Vaccine nationalism: nations securing COVID-19 or other vaccinations at the expense of other nations, Collins Dictionary. Countries with a strong economy secure COVID -19 vaccine doses for their own nation, leaving the countries with poor economies with less access to vaccine doses for their own nation.
Although vaccine nationalism is not a new term, it is new to many people, and probably would still be an unknown term without the pandemic. Vaccine nationalism is not just new, but quite a controversial topic. Some people do not see the issue of their government securing their own vaccines for their own populations first as a problem. Others, such as Dr. Tedros Adhanom Ghebreyesus, the director-general of the World Health Organization said it is a “catastrophic moral failure.” However, if COVID-19 exists somewhere, it exists everywhere, so helping all countries, rich or poor, achieve vaccination equity should be a priority.
There are mixed opinions on vaccine nationalism, as reflected in the comments by people from Riverside and the community. Grade 11 Alexis Forson, Riverside Youth Worker Monica Brochu expressed the perspective that, while the term is negative, it is logical for a country to take care of its own citizens first. “So, you know there’s kind of that point that we do have to be able to help ourselves in order to help other people also,” said Brochu. Forson added that each country needs to get themselves to a place where everyone is all safe before they help others. On the other hand, Michelle Kirk-Patrick, Port Coquitlam Shoppers Drug Mart Beauty Manager feels that how first-world nations are taking care of themselves, and slowly providing ‘left-overs’ for the global disadvantaged is both terrible and typical. “I don’t think it’s a good thing; I think it’s really bad, but I’m not surprised it is happening. It is not a way a civilized society functions.”
The poorest countries in the world struggle the most with COVID-19; they are being left behind again due to vaccine nationalism. It would seem from the global rollout of vaccines that wealth and power determine who ‘deserves’ to get the vaccine first. A study from February 8th, 2021, shows that low-income countries have reserved only 670 million doses where high-income countries have reserved 4.2 billion doses. The wealthy countries, like Canada, struggled with the pandemic as well. “We should help other countries but we’re also a country that was struggling with COVID-19 too,” said Brochu Riverside Youth Worker.

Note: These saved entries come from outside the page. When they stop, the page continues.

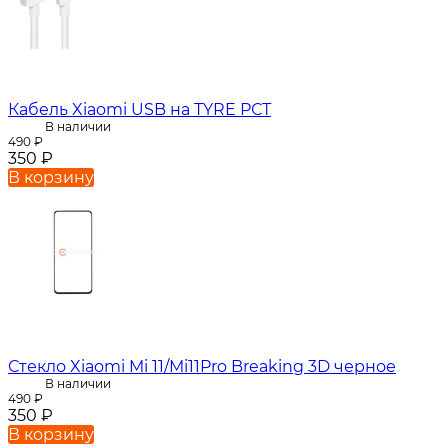
Кабель Xiaomi USB на TYRE РСТ
В наличии
490
₽
350
₽
В корзину
Стекло Xiaomi Mi 11/Mi11Pro Breaking 3D черное
В наличии
490
₽
350
₽
В корзину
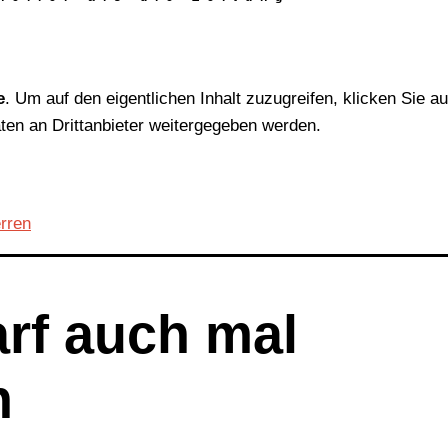
e
. Um auf den eigentlichen Inhalt zuzugreifen, klicken Sie au
aten an Drittanbieter weitergegeben werden.
erren
rf auch mal
n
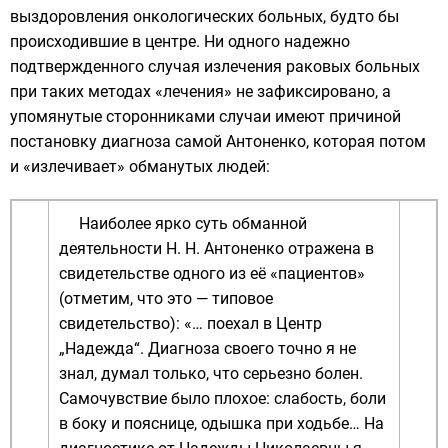
выздоровления онкологических больных, будто бы
происходившие в центре. Ни одного надежно
подтвержденного случая излечения раковых больных
при таких методах «лечения» не зафиксировано, а
упомянутые сторонниками случаи имеют причиной
постановку диагноза самой Антоненко, которая потом
и «излечивает» обманутых людей:
Наиболее ярко суть обманной
деятельности Н. Н. Антоненко отражена в
свидетельстве одного из её «пациентов»
(отметим, что это — типовое
свидетельство): «… поехал в Центр
„Надежда“. Диагноза своего точно я не
знал, думал только, что серьезно болен.
Самочувствие было плохое: слабость, боли
в боку и пояснице, одышка при ходьбе… На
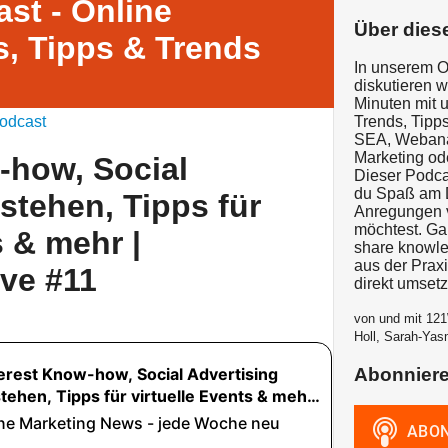
st - Online
Über dies
, Tipps & Trends
In unserem O
diskutieren 
Minuten mit 
odcast
Trends, Tipps
SEA, Webanal
Marketing od
-how, Social
Dieser Podcas
du Spaß am D
stehen, Tipps für
Anregungen v
möchtest. G
s & mehr |
share knowle
aus der Prax
ve #11
direkt umset
von und mit 121
Holl, Sarah-Yas
Abonnier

Vaccine nationalism does not harm just poor countries, it harms the rich and wealthy ones as well. The longer it takes to vaccinate everyone the more time COVID-19 has to mutate and create new variants. COVID-19 is constantly mutating resulting in new variants such as the Delta variant, which originated out of India, a country that due to the sheer size of its population needs an international effort to get the people vaccinated. A single dose of a vaccine is less effective at preventing the COVID-19 variants, especially the Brazil and South Africa variants.
Economically, vaccine nationalism has many negative impacts on wealthy and poor countries. According to the Organization for Economic Co-operation and Development (OECD), May 2021 Economic outlook says “World GDP growth is expected to be 4.4% next year but global income will still be some USD 3 trillion less by end 2022 than was expected before the crisis hit.” Another study shows “the global economy stands to lose as much as US$9.2 trillion if governments fail to ensure developing economy access to COVID-19 vaccines” according to the International Chamber of Commerce. Although vaccine nationalism puts one’s country first, it negatively impacts all countries, regardless of wealth and power, socially, politically, and economically.
So, do the powers that be help the poor countries before the wealthy countries, the ones that are struggling the most, or should each country take care of themselves first? Vaccine equity protects everyone rich and poor. The pandemic will not end if there is COVID-19 somewhere as it is just a matter of time before it will, again, be everywhere.